FIG. 2 may illustrate a sample verbal description of communicating a first notice of loss;

FIG. 3 may illustrate a graphical display of the system filling in blocks of data; and

FIG. 4 may illustrate a sample computing system.

Persons of ordinary skill in the art will appreciate that elements in the figures are illustrated for simplicity and clarity so not all connections and options have been shown to avoid obscuring the inventive aspects. For example, common but well-understood elements that are useful or necessary in a commercially feasible embodiment are not often depicted in order to facilitate a less obstructed view of these various embodiments of the present disclosure. It will be further appreciated that certain actions and/or steps may be described or depicted in a particular order of occurrence while those skilled in the art will understand that such specificity with respect to sequence is not actually required. It will also be understood that the terms and expressions used herein are to be defined with respect to their corresponding respective areas of inquiry and study except where specific meanings have otherwise been set forth herein.

Specification

The present disclosure now will be described more fully hereinafter with reference to the accompanying drawings, which form a part hereof, and which show, by way of illustration, specific exemplary embodiments by which the disclosure may be practiced.
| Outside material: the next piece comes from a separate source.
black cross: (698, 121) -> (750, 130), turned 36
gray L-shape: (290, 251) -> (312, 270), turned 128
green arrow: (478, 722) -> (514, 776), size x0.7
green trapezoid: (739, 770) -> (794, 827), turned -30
These illustrations and exemplary embodiments are presented with the understanding that the present disclosure is an exemplification and is not intended to be limited to any one of the embodiments illustrated. The disclosure may be embodied in many different forms and should not be construed as limited to the embodiments set forth herein; rather, these embodiments are provided so that this disclosure will be thorough and complete, and will fully convey the scope of the disclosure to those skilled in the art. Among other things, the present disclosure may be embodied as methods or devices. Accordingly, the present disclosure may take the form of an entirely hardware embodiment, an entirely software embodiment or an embodiment combining software and hardware aspects. The following detailed description is, therefore, not to be taken in a limiting sense.
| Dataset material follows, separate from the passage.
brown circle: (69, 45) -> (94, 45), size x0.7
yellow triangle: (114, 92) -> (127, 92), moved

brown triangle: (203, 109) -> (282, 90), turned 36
Referring to FIG. 1, a method of receiving information from a user about a first notice of a loss is described. Filling out forms may be tedious and tiresome. This is especially true when trying to fill out a form on a mobile device and it may be even more true after a stressful event, such as an accident. Excitement may make it difficult to accurately fill in forms and users may simply quit. As a result, more time is wasted by the reporting person and the receiving person as the required information will have to be obtained in slower and more time consuming ways. In response, a person may provide a description of a loss event. The description may be stored in a memory. The communication may be converted to text using a voice transcription system. The text may then be analyzed to determine if the text relates to know fields. If the determination is positive, the text is placed in the detected field. Once the fields are full, an index is calculated.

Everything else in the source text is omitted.